Closed mrhardman closed 3 weeks ago
This error also prevents me from running
julia> include("moment_kinetics/test/fokker_planck_tests.jl")
Without seeing the same error. I guess that some MPI command must now be called before we can start a test, but I haven't found it yet.
However, this error does not appear to affect test_rosenbluth_potentials_direct_integration()
from test_scripts/fkpl_direct_integration_test.jl
, which appears to give normal output.
@johnomotani Are you able to reproduce the bug? This bug should make the Fokker-Planck tests fail if tested in isolation on your machine, without using the rest of the testing framework.
I confirm that this bug appears to happen using both Julia 1.93 and Julia 1.10.2 using different installations, on master and on mms_bugfixes_and_docs.
I have tracked the problem to the ignore_MPI
flag which now features in define_coordinate()
. It looks like it takes the value false
, but my tests always assumed the coordinates could be constructed before setting up any shared-memory functions.
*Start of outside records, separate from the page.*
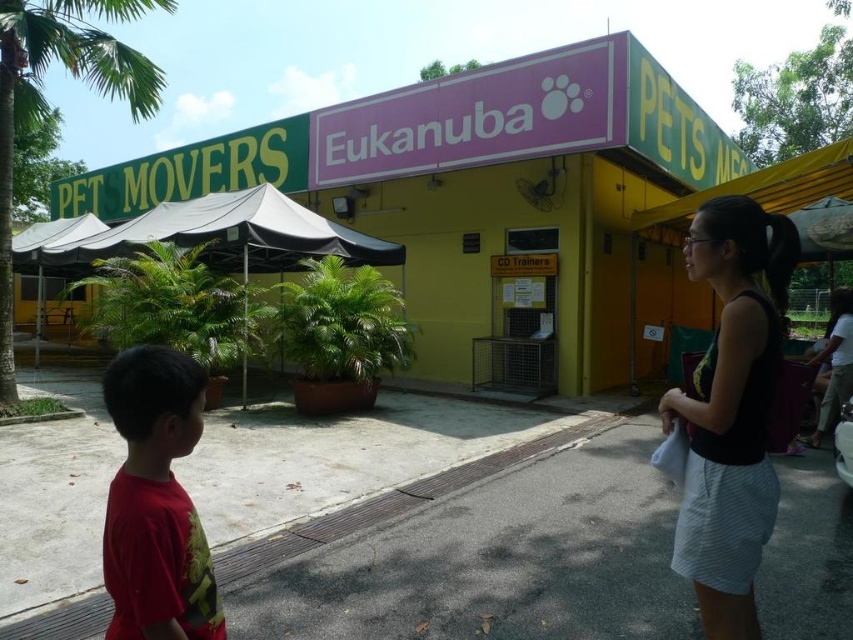 Question: In this image, where is black fabric top at center located relative to red matte shirt at lower left?

Choices:
 (A) left
 (B) right

Answer: (B)

Question: Among these points, which one is farthest from the camera?

Choices:
 (A) (107, 531)
 (B) (589, 241)
 (C) (94, 51)
 (D) (683, 397)

Answer: (B)

Question: Is pink matte sign at center to the right of red matte shirt at lower left from the viewer's perspective?

Choices:
 (A) yes
 (B) no

Answer: (B)

Question: Which is nearer to the pink matte sign at center?

Choices:
 (A) black fabric top at center
 (B) green leafy palm tree at upper left

Answer: (B)

Question: Which object is farther from the camera taking this photo?

Choices:
 (A) green leafy palm tree at upper left
 (B) black fabric top at center
 (C) red matte shirt at lower left

Answer: (A)

Question: Can you confirm if black fabric top at center is wider than red matte shirt at lower left?

Choices:
 (A) no
 (B) yes

Answer: (B) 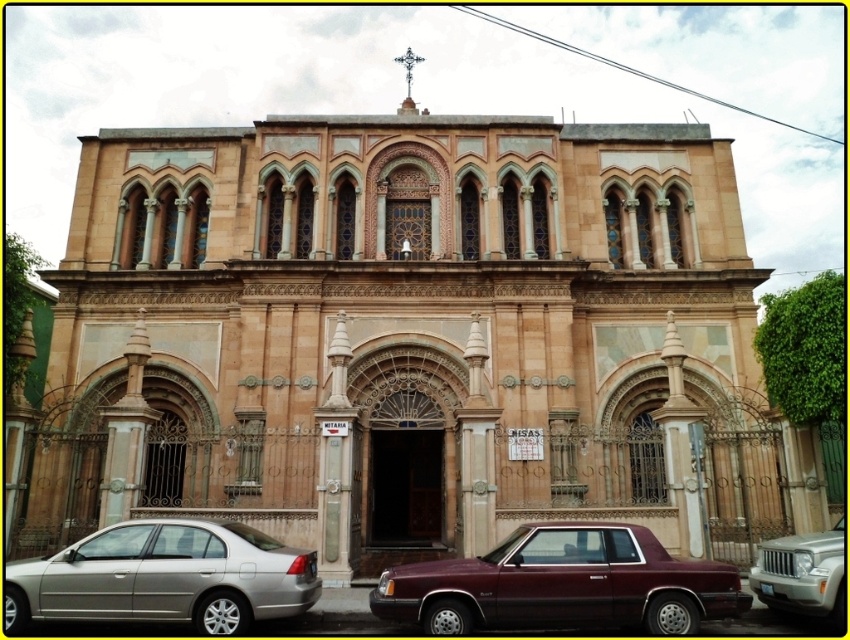 Question: Does silver metallic sedan at lower left come in front of silver metallic suv at lower right?

Choices:
 (A) no
 (B) yes

Answer: (B)

Question: Which point is closer to the camera taking this photo?

Choices:
 (A) tap(182, 616)
 (B) tap(765, 576)

Answer: (A)

Question: Among these points, which one is farthest from the camera?

Choices:
 (A) (129, 541)
 (B) (819, 611)

Answer: (A)

Question: Estimate the real-world distances between objects in this image. Which object is closer to the silver metallic sedan at lower left?

Choices:
 (A) maroon metallic car at center
 (B) silver metallic suv at lower right

Answer: (A)

Question: Does maroon metallic car at center appear under silver metallic suv at lower right?

Choices:
 (A) no
 (B) yes

Answer: (B)

Question: Does maroon metallic car at center appear on the left side of silver metallic suv at lower right?

Choices:
 (A) yes
 (B) no

Answer: (A) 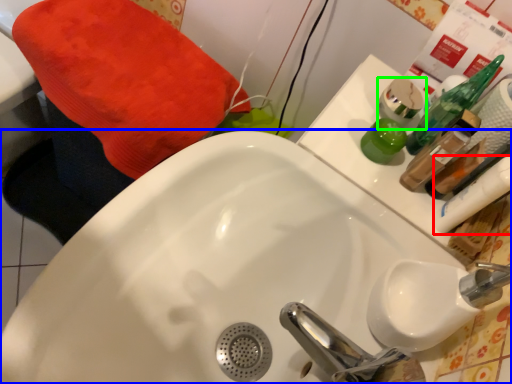 Question: Considering the real-world distances, which object is closest to mouthwash (highlighted by a red box)? sink (highlighted by a blue box) or mouthwash (highlighted by a green box).

Choices:
 (A) sink
 (B) mouthwash

Answer: (B) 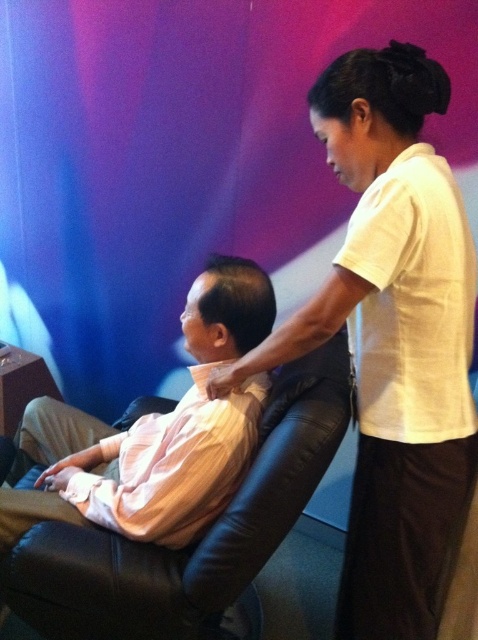 Is point (410, 472) farther from viewer compared to point (149, 572)?

That is False.

Can you confirm if white cotton shirt at upper right is positioned below black leather swivel chair at center?

No.

I want to click on white cotton shirt at upper right, so click(392, 337). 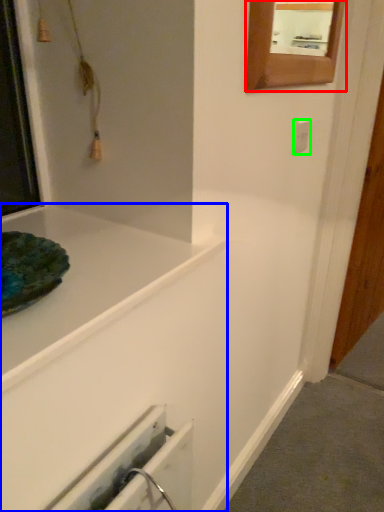 Question: Considering the real-world distances, which object is farthest from mirror (highlighted by a red box)? bathtub (highlighted by a blue box) or electric outlet (highlighted by a green box)?

Choices:
 (A) bathtub
 (B) electric outlet

Answer: (A) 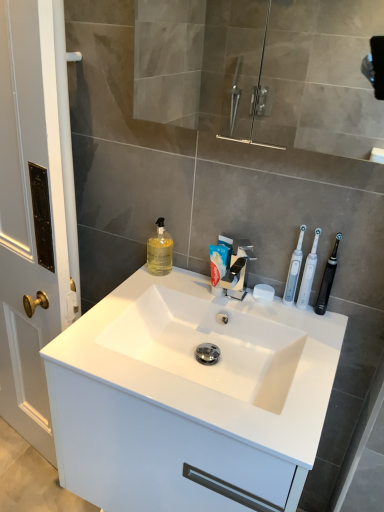 I want to click on free point to the left of white plastic toothbrushes at right, which is the 1th toothbrush in left-to-right order, so click(235, 300). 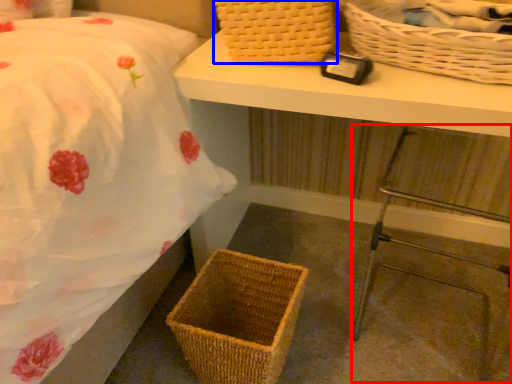 Question: Which object appears farthest to the camera in this image, step stool (highlighted by a red box) or picnic basket (highlighted by a blue box)?

Choices:
 (A) step stool
 (B) picnic basket

Answer: (B) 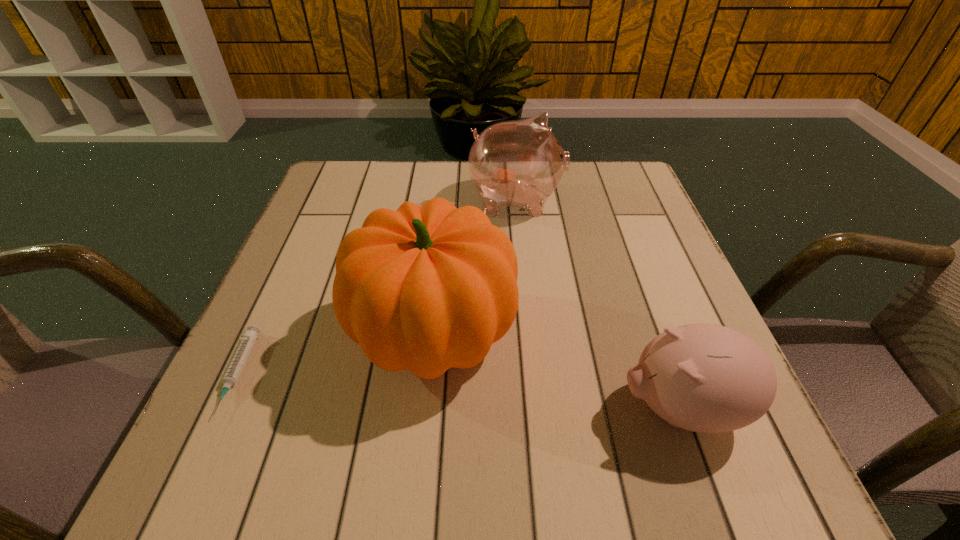 At what (x,y) coordinates should I click in order to perform the action: click on vacant space at the right edge of the desktop. Please return your answer as a coordinate pair (x, y). Looking at the image, I should click on (634, 311).

You are a GUI agent. You are given a task and a screenshot of the screen. Output one action in this format:
    pyautogui.click(x=<x>, y=<y>)
    Task: Click on the free region at the far left corner
    The height and width of the screenshot is (540, 960).
    Given the screenshot: What is the action you would take?
    pyautogui.click(x=348, y=162)

In the image, there is a desktop. Where is `vacant region at the far right corner`? The height and width of the screenshot is (540, 960). vacant region at the far right corner is located at coordinates (614, 181).

The image size is (960, 540). I want to click on free point between the tallest object and the leftmost object, so click(336, 354).

Locate an element on the screen. This screenshot has height=540, width=960. vacant point located between the pumpkin and the leftmost object is located at coordinates (336, 354).

At what (x,y) coordinates should I click in order to perform the action: click on vacant point located between the tallest object and the shorter piggy bank. Please return your answer as a coordinate pair (x, y). This screenshot has width=960, height=540. Looking at the image, I should click on (557, 371).

Identify the location of free spot between the farthest object and the rightmost object. (598, 304).

At what (x,y) coordinates should I click in order to perform the action: click on free space between the tallest object and the second shortest object. Please return your answer as a coordinate pair (x, y). Image resolution: width=960 pixels, height=540 pixels. Looking at the image, I should click on (557, 371).

This screenshot has width=960, height=540. What are the coordinates of `vacant space in between the rightmost object and the tallest object` in the screenshot? It's located at (557, 371).

You are a GUI agent. You are given a task and a screenshot of the screen. Output one action in this format:
    pyautogui.click(x=<x>, y=<y>)
    Task: Click on the empty location between the nearer piggy bank and the syringe
    The width and height of the screenshot is (960, 540).
    Given the screenshot: What is the action you would take?
    pyautogui.click(x=459, y=390)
The above error is removed if ignore_MPI=true
is passed to define_coordinate()
, but I am not clear whether or not this will break my shared-memory functionality with the Gauss-Legendre grids.
@johnomotani Can we set ignore_MPI
to default to true
? Why do we need this new flag? Unhappily, I see it appears in many modules, so perhaps I have to refactor all my tests?
Now working on fixes in https://github.com/mabarnes/moment_kinetics/tree/fix_collision_operator_scripts.
The primary change seems to be an introduction of shared-memory arrays into the coordinate struct. This change is a departure from the structure of the code for the MPI, since the time that I last developed. Previously, all MPI dummy arrays were stored in the scratch_dummy
struct from time_advance.jl. Overall, this change seems to have introduced lots of unpleasant if ignore_MPI
around the source, which might be justified by whatever problem caused this development. However, the problem is avoided by reordering the initialisation of the coord
and spectral
structs with the initialisation of the distributed memory MPI.
Further problems appear to exist in test_scripts/2D_FEM_assembly_test.jl
(NaNs, Infs, when using MPI).
Running
julia> run_assembly_test(ngrid=3,nelement_list=[4],plot_scan=false)
With 1 and 2 cores gives identical results, but with 4 cores gives NaNs. Is this related to the previous issues with the anyv() parallelisation? Happily,
mpirun -n 16 julia -O3 --project -Jmoment_kinetics.so -e 'include("moment_kinetics/test/fokker_planck_tests.jl")'
gives passing tests, suggesting that the issue is in the script, not the underlying functions.
Further investigation of this bug confirms that, unfortunately, the problem is in the underlying source.
Changing ngrid = 9
to ngrid = 3
here https://github.com/mabarnes/moment_kinetics/blob/869d52e606897890445adf95f11660eab9435d14/moment_kinetics/test/fokker_planck_tests.jl#L216 leads to tests which fail on 4 cores. Inspecting the failures (which are expected), we see that there are Inf values, which do not appear when the same experiment is run on 1 core.
Is it possible that the anyv region is still broken when the number of cores is larger than can be split nicely? @johnomotani
More notes:
running run_assembly_test(ngrid=5,nelement_list=[16],plot_scan=false)
on 1, 2, and 4 cores gives the same results, but on 6 and 8 cores we find different (large, or NaN/Inf) errors. If we reduce the number of elements, we can use fewer cores before noticing errors. I think this is a smoking gun of an shared-memory MPI fault.
Yes, there was a bug in the anyv parallelisation - the array allocation needed some updates after the optimisations in #176. Should be fixed now by #222.
EDIT: I think I now understand the cause of this initial error here, but another error in the Fokker-Planck parallelisation was discovered in the course of debugging this, see the final comment.
Trying to re-run the Fokker-Planck test scripts with plotting capability for the purpose of regenerating data in the ExCALIBUR report, I hit the following MPI error. @johnomotani Do you recall what has changed to cause this error?